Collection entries
· · ·

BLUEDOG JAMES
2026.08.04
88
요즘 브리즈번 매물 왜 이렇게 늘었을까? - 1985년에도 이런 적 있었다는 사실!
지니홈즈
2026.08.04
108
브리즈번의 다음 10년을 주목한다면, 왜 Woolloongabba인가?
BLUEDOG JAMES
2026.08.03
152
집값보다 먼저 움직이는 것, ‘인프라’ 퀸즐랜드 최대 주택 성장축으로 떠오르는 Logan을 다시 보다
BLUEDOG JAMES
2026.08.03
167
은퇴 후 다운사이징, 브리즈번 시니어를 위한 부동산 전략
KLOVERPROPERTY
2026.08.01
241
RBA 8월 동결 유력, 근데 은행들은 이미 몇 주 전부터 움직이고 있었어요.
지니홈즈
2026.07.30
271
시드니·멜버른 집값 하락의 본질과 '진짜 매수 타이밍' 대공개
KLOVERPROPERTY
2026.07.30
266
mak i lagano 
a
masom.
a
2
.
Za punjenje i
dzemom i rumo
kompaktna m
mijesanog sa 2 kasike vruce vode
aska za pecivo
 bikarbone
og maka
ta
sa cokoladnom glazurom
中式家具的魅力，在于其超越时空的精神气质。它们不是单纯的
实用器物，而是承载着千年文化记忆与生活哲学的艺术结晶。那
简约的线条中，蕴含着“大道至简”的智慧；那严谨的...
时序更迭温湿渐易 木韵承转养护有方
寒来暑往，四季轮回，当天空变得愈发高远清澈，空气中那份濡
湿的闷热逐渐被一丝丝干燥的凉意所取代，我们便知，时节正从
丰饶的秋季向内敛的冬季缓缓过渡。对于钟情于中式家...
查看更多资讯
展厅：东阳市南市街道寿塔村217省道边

· · ·

Retype all of the records above without a single alteration.

BLUEDOG JAMES
2026.08.04
88
요즘 브리즈번 매물 왜 이렇게 늘었을까? - 1985년에도 이런 적 있었다는 사실!
지니홈즈
2026.08.04
108
브리즈번의 다음 10년을 주목한다면, 왜 Woolloongabba인가?
BLUEDOG JAMES
2026.08.03
152
집값보다 먼저 움직이는 것, ‘인프라’ 퀸즐랜드 최대 주택 성장축으로 떠오르는 Logan을 다시 보다
BLUEDOG JAMES
2026.08.03
167
은퇴 후 다운사이징, 브리즈번 시니어를 위한 부동산 전략
KLOVERPROPERTY
2026.08.01
241
RBA 8월 동결 유력, 근데 은행들은 이미 몇 주 전부터 움직이고 있었어요.
지니홈즈
2026.07.30
271
시드니·멜버른 집값 하락의 본질과 '진짜 매수 타이밍' 대공개
KLOVERPROPERTY
2026.07.30
266
mak i lagano 
a
masom.
a
2
.
Za punjenje i
dzemom i rumo
kompaktna m
mijesanog sa 2 kasike vruce vode
aska za pecivo
 bikarbone
og maka
ta
sa cokoladnom glazurom
中式家具的魅力，在于其超越时空的精神气质。它们不是单纯的
实用器物，而是承载着千年文化记忆与生活哲学的艺术结晶。那
简约的线条中，蕴含着“大道至简”的智慧；那严谨的...
时序更迭温湿渐易 木韵承转养护有方
寒来暑往，四季轮回，当天空变得愈发高远清澈，空气中那份濡
湿的闷热逐渐被一丝丝干燥的凉意所取代，我们便知，时节正从
丰饶的秋季向内敛的冬季缓缓过渡。对于钟情于中式家...
查看更多资讯
展厅：东阳市南市街道寿塔村217省道边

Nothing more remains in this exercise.